My proposition is that this under-reported and under-theorized force that I have provisionally called everythingness is something that is native to human experience. If we accept Heidegger’s description of the place that everythingness holds in our lives, our day-to-day, then it is there always, lurking in a “shadowy way.” Boredom in particular has the capacity to lift that shadowy veil and perhaps what it reveals is something like the everything bagel or the stream of aggregated matter in the sky. If you are a person whose volume is turned down, relatively speaking, to your environment, you might experience this as mild discomfort or you might not hear it at all. But if you are a person for whom the volume on your environment is maximally turned up—as with people with adhd and perhaps OCD—then the boundary between one’s regular day-to-day engagement with particular things and people and the experience of being thrust into everythingness is thin. This thinness is the fundamental definition of adhd itself.
Before I end, let me offer one final piece to this essay, which is to say something about what contact with everythingness does. Everythingness produces different things for different people. For some, it causes profound agitation and that agitation leads to—for lack of a more precise term—movement. If you see a twelve-year-old boy with adhd walking around a kitchen table over and over again… that is the result of the agitation he feels in the presence of his inability to keep everything at bay when standing still. In the quiet of standing still, the shadow of everythingness creeps into view. In other words, the thing we call hyperactivity is an attempt to escape from everything. If you know someone who talks as if they were “vaccinated with a phonograph needle”—the diagnostic term is logorrhea—they are attempting to shore up the boundary between the everyday engagement with things and people and everythingness with their words.
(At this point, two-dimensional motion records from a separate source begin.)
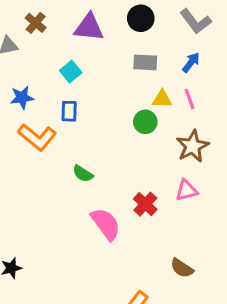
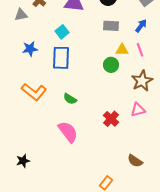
blue rectangle: (69, 111) -> (61, 58), size x1.6
orange L-shape: (37, 137) -> (34, 92), moved
pink semicircle: (106, 224) -> (68, 132), moved

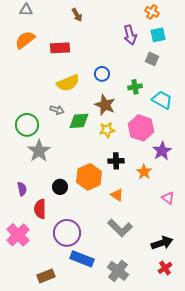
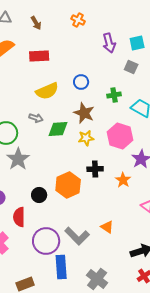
orange cross: (152, 12) -> (78, 20), moved
brown arrow: (77, 15) -> (36, 23), moved
orange triangle: (117, 195) -> (107, 227), moved
gray L-shape: (120, 228) -> (77, 236), moved
blue rectangle: (82, 259) -> (61, 267), turned 65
But hyperactivity is not the only response contact with everything. The response of the child in the dream is frozenness: they are frozen in terror and dread. Frozenness is not the sole domain of people with adhd, but again… if you accept my definition of adhd rather than the standard behavioural definition, then we would expect to see more frozenness in an adhd population than in a neurotypical one. Needless to say, we have no data on this question. We have no epidemiology of frozenness. But as someone who works with this population and his own experiences to boot, I can report that these phenomena do appear with substantial frequency.
So we are starting to build a picture here: a description of the nature of everything and the manner in which we as neurotypical and neurodiverse people have an experience of everythingness. If the picture we’re building is correct, it leads to some very different conclusions: e.g. the ways in which we describe and treat—I mean here both medical “treatment” and the more inclusive sense of “treat” as in the way we approach—neurodiverse folks. This is so, because if conditions—I mean this in the non-medicalized sense of condition as simply a description of a way of being-in-the-world—such as adhd are not behavioural or neurodevelopmental of externalizing disorders (diseases), then we ought not to offer first productivity apps or pomodoro timers or behavioural fixes. The place to start is to address the forces that produce the behaviours that are commonly seen as “the problem.” But… the behaviours are not the problem. The behaviours are a solution to the problem. If we want to help our brothers and sisters who struggle with conditions such as adhd and autism and anxiety and OCD, then we must find of a way of locating first and then addressing the actual problem.
* Irvin Yalom, Existential Psychotherapy, Basic Books, 1980.
† When I type “philosophy of everythingness” into the search bar, the first result is an entry into Stanford’s Encyclopedia of Philosophy for “Nothingness.”
‡ Martin Heidegger, “What is Metaphysics?” p 99, in Basic Writings, ed by David Krell, 1993.